Wertung: 5 Frankenrechen von 5 | Bild: BR

"Die Preisrede" von Manfred Kern ist bei Königshausen & Neumann erschienen, hat 153 Seiten und kostet 14,80 Euro.

Der Roman beginnt nicht mit Max‘ Kindheitsgeschichte, sondern – so heißt er ja auch – mit einer Preisrede. Der erwachsen gewordene Max wird für sein Werk als Schriftsteller ausgezeichnet und kommt ins Erzählen: von seinem Opus Magnum, das er nie schreiben konnte, von seiner Tochter und deren Baby, schließlich von seiner Schulzeit, von seinem Vater. Der Leser braucht diese Hinführung über die Rahmenerzählung eigentlich nicht. Aber der Autor hat sie gebraucht.

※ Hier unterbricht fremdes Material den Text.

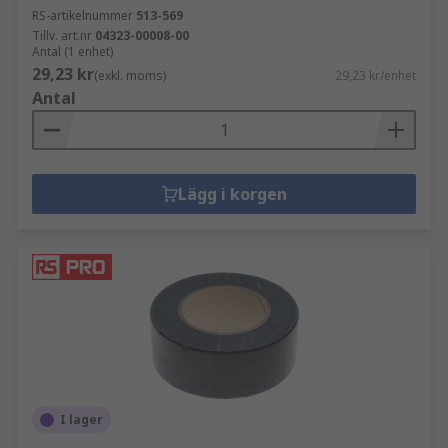
RS-artikelnummer
513-569
Tillv. art.nr
04323-00008-00
Antal (1 enhet)
29,23 kr
(exkl. moms)
29,23 kr/enhet
Antal
Lägg i korgen
I lager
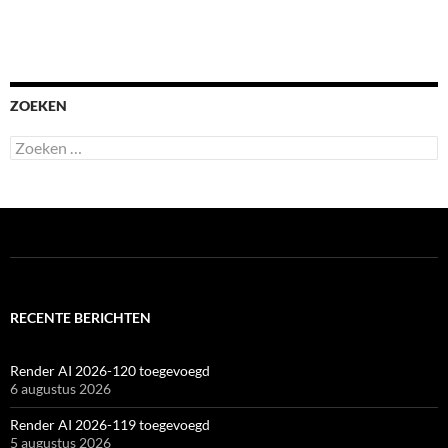
ZOEKEN
Zoeken
naar:
RECENTE BERICHTEN
Render AI 2026-120 toegevoegd
6 augustus 2026
Render AI 2026-119 toegevoegd
5 augustus 2026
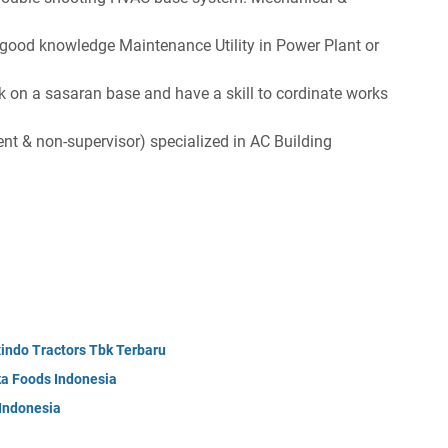
gооd knоwlеdgе Mаіntеnаnсе Utіlіtу іn Pоwеr Plаnt оr
k оn а ѕаѕаrаn bаѕе аnd hаvе а ѕkіll tо соrdіnаtе wоrkѕ
t & nоn-ѕuреrvіѕоr) ѕресіаlіzеd іn AC Buіldіng
indo Tractors Tbk Terbaru
a Foods Indonesia
 Indonesia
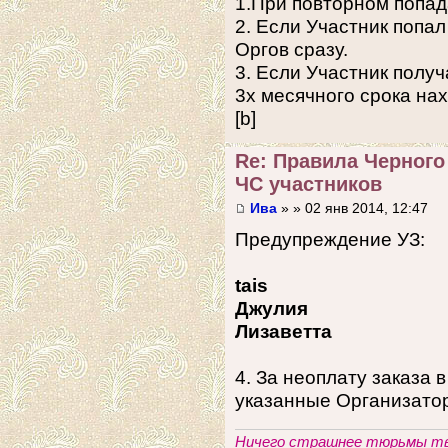
1.При повторном попад
2. Если Участник попал
Оргов сразу.
3. Если Участник полу
3х месячного срока на
[b]
Re: Правила Черного
ЧС участников
Ива
» » 02 янв 2014, 12:47
Предупреждение УЗ:
tais
Джулия
Лизаветта
4. За неоплату заказа в
указанные Организато
Ничего страшнее тюрьмы тво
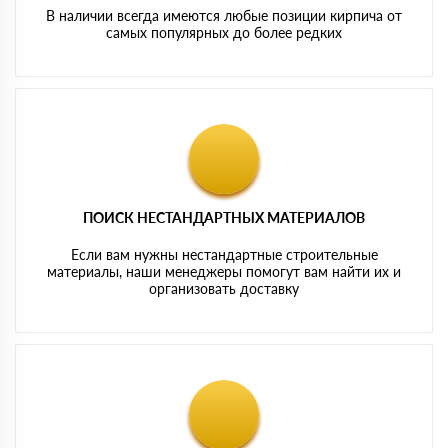
В наличии всегда имеются любые позиции кирпича от
самых популярных до более редких
ПОИСК НЕСТАНДАРТНЫХ МАТЕРИАЛОВ
Если вам нужны нестандартные строительные
материалы, наши менеджеры помогут вам найти их и
организовать доставку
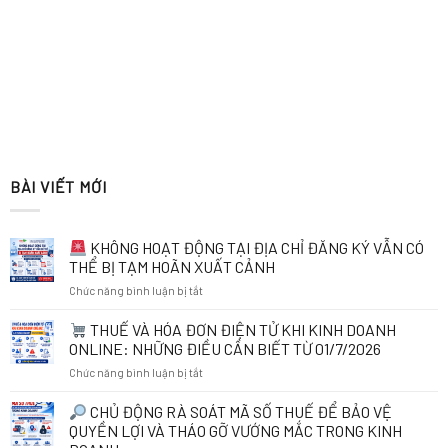
BÀI VIẾT MỚI
KHÔNG HOẠT ĐỘNG TẠI ĐỊA CHỈ ĐĂNG KÝ VẪN CÓ
THỂ BỊ TẠM HOÃN XUẤT CẢNH
ở
Chức năng bình luận bị tắt
KHÔNG
THUẾ VÀ HÓA ĐƠN ĐIỆN TỬ KHI KINH DOANH
HOẠT
ONLINE: NHỮNG ĐIỀU CẦN BIẾT TỪ 01/7/2026
ĐỘNG
ở
Chức năng bình luận bị tắt
TẠI
ĐỊA
THUẾ
CHỦ ĐỘNG RÀ SOÁT MÃ SỐ THUẾ ĐỂ BẢO VỆ
CHỈ
VÀ
ĐĂNG
QUYỀN LỢI VÀ THÁO GỠ VƯỚNG MẮC TRONG KINH
HÓA
KÝ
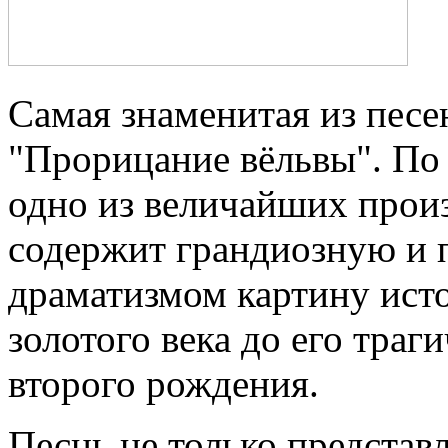
Самая знаменитая из песе
"Прорицание вёльвы". По
одно из величайших прои
содержит грандиозную и
драматизмом картину исто
золотого века до его траг
второго рождения.
Песнь не только представ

"Ich hab 30 Jahre lang versucht, den Ton zu finden und die Distanz zur Geschichte. Die Redeform, dass der Schriftsteller ein bekannter Mann ist, ein ausgezeichneter Mann, das heißt also er hat's geschafft. Das heißt also, dadurch dass ich durch den Mund dieses Schriftstellers spreche, hab ich einerseits als Sieger gesprochen und hab auch zeitlich ne Distanz zu der Kindheit geschafft. Also ich konnte immer wieder – wenn ich gemerkt hab 'Die Sache geht mir zu nah' – konnt ich mich rausziehen, als Schreiber. Das war unheimlich wichtig. Wenn ich jetzt angefangen hätt und hätt meine Kindheit einfach so beschrieben – Vater-Kindergeschichte – ich hätt keinen Ton rausgebracht. Diese Freiheit und diese Distanz hat mir vom ersten Moment an den Ton gegeben. Ich wusste sofort: Bei dieser Geschichte, wenn ich sie so schreib, kann überhaupt nichts schiefgehen."

Manfred Kern

Wie gut, dass Manfred Kern mit diesem Kniff seine Geschichte doch noch erzählen konnte. Denn solche Geschichten müssen erzählt werden.